Das Verwaltungsgericht (VG) Meiningen entschied mit Urteil vom 13.12.2022 (Az. 8 K 1325/21 Me), dass ein Widerrufs- und Leistungsbescheid aufgehoben wird, der einen Bewilligungsbescheid über Corona-Soforthilfe aus dem Thüringer Soforthilfeprogramm Corona 2020 widerrief. Für einen Widerruf des Bescheides können nur die zum Antragszeitpunkt geltenden Rechtsgrundlagen und Richtlinien herangezogen werden. Eine nachträgliche Änderung der Richtlinien kann nicht zum Nachteil des Antragsstellers führen, der den Antrag vor Änderung der Richtlinie ordnungsgemäß gestellt hat.

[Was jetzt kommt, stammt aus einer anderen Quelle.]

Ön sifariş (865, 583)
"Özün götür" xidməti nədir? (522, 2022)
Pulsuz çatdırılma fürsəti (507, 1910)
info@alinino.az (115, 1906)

Von Unternehmen, die ihren Antrag ordnungsgemäß vor dem 2. April 2020 gestellt haben, kann die Soforthilfe nicht zurückgefordert werden. Mit Verweis auf das vorliegende Urteil können Unternehmer gegen den Rückforderungsbescheid Einspruch erheben. Damit folgt ein Verwaltungsgericht erstmals in Thüringen ähnlichen Rechtsprechungen aus NRW.
Kernaussagen des Urteils:
- Berechnung des „Liquiditätsengpasses“ zum Zeitpunkt der Antragstellung nicht definiert: In der Richtlinie vom 25.03.2020 war weder ein „Liquiditätsengpass“ erwähnt oder gar definiert noch die Voraussetzung genannt, dass es auf die ab der Antragstellung „maßgeblich folgenden drei Monate“ ankomme.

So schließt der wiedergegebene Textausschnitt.